Ripenso con piacere al concerto jazz di ieri sera, a Falconara presso la scuola Artemusica; ripercorro con la mente le sensazioni che ho provato mentre ascoltavo le melodie dipanarsi.
A tratti il ritmo cullante riportava al lento e inarrestabile movimento delle onde, in altri momenti il ritmo dato da figurazioni puntate creava un’energia scattante, un’elettricità che era impossibile ignorare, quasi una sensazione fisica che si diffondeva seducente dai musicisti al pubblico presente.
Vorrei essere capace di creare un tessuto di parole che possa anche solo lontanamente richiamare l’intreccio sapiente di pianoforte, contrabbasso, batteria e voce del concerto jazz al quale ho partecipato.

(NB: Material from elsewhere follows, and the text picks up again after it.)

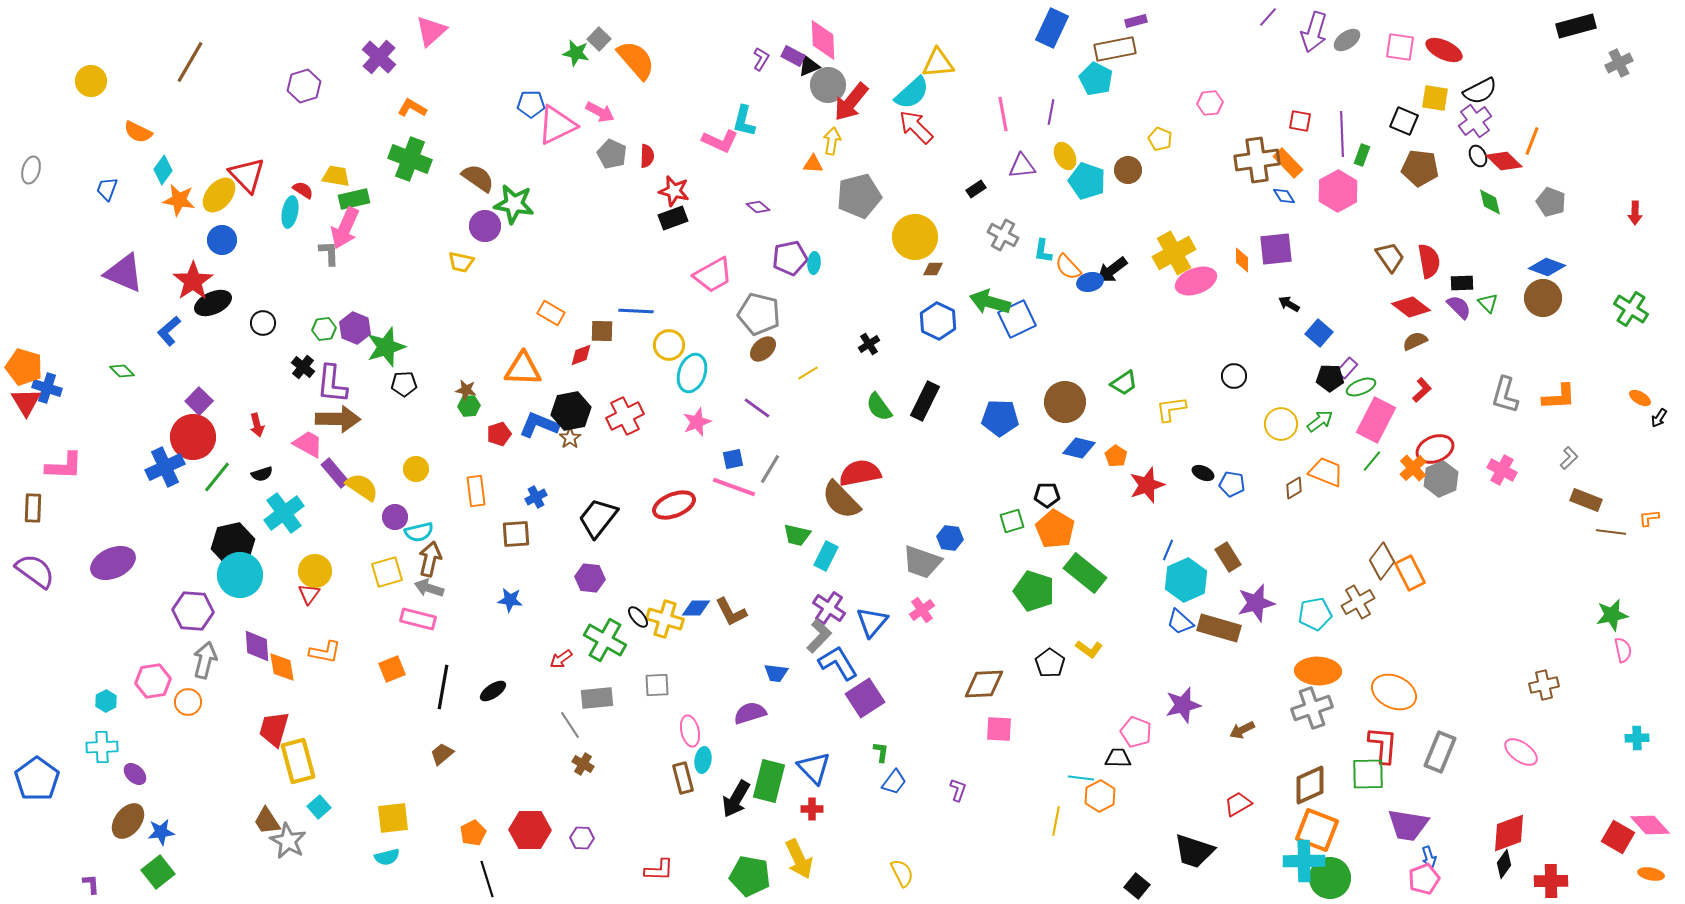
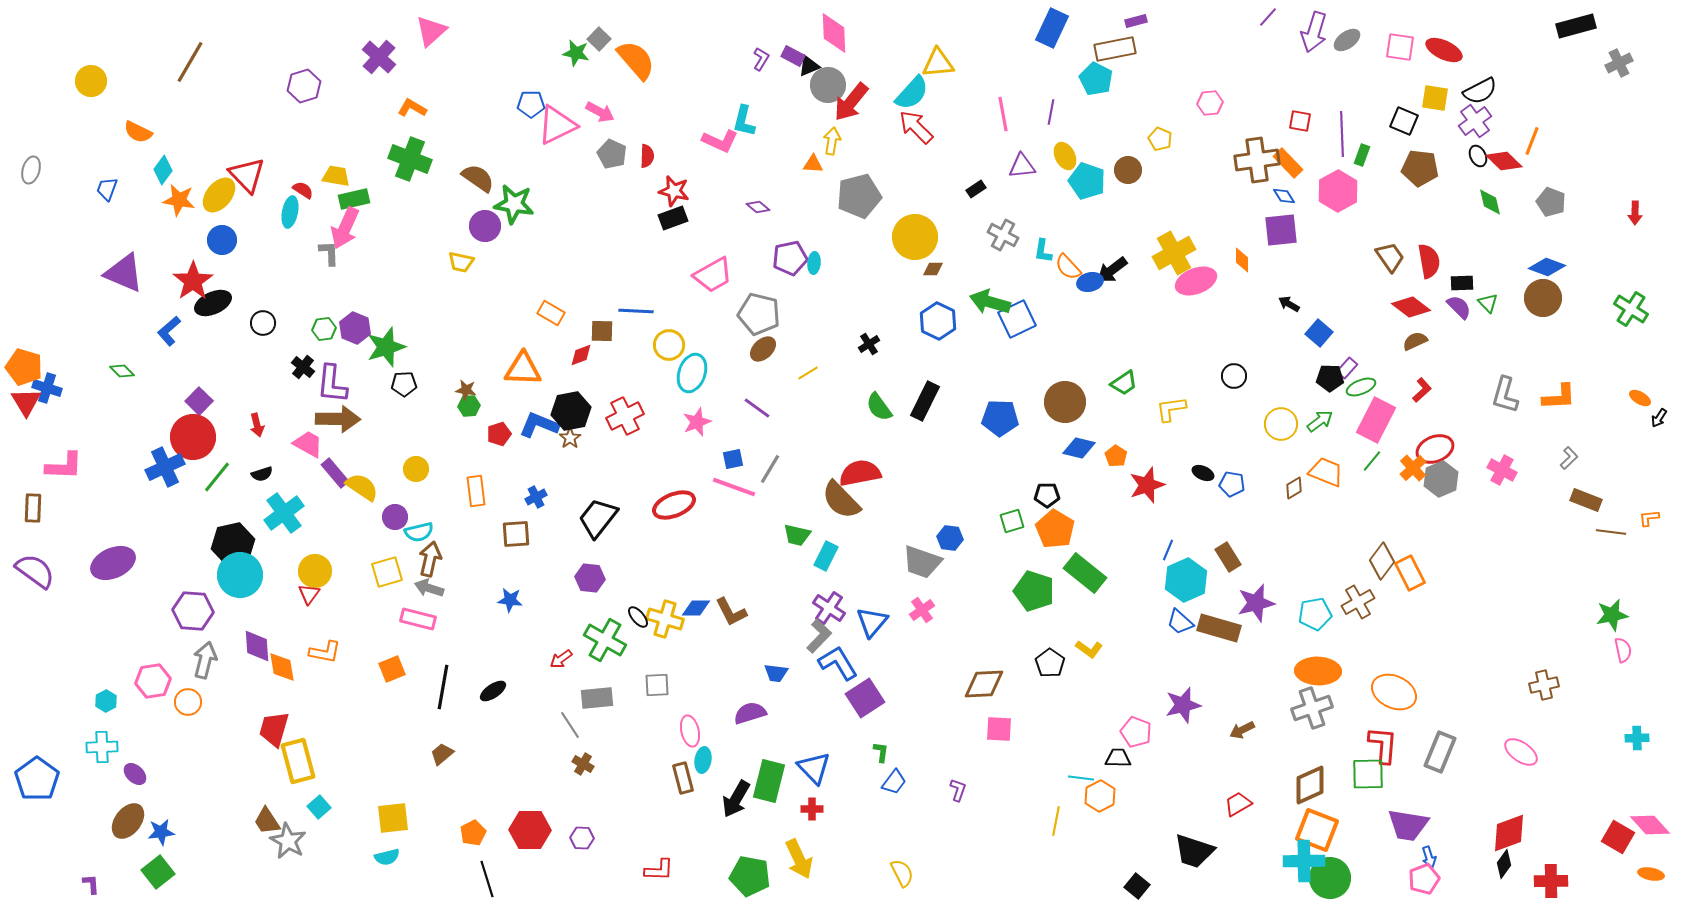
pink diamond at (823, 40): moved 11 px right, 7 px up
cyan semicircle at (912, 93): rotated 6 degrees counterclockwise
purple square at (1276, 249): moved 5 px right, 19 px up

Vorrei poter tradurre il basso ostinato del contrabbasso che in un brano ha dato il via alla composizione musicale, trascinando gli altri strumenti in un’elaborata costruzione, dove cascate di note del pianoforte erano sostenute da un ritmo serrato della batteria e la voce di Diana Torto (questo il nome della cantante) si stagliava regina su questo paesaggio sonoro e al tempo stesso si fondeva nella miscela, aggiungendo l’ultimo prezioso elemento per una perfetta narrazione.
Molti degli interventi di Diana Torto erano privi di parole, monosillabi ripetuti e variati a richiamare le sonorità di strumenti jazz; con questo “gioco” la cantante riusciva a creare la meraviglia ineccepibile di un improbabile strumento fatto di corde vocali e anima.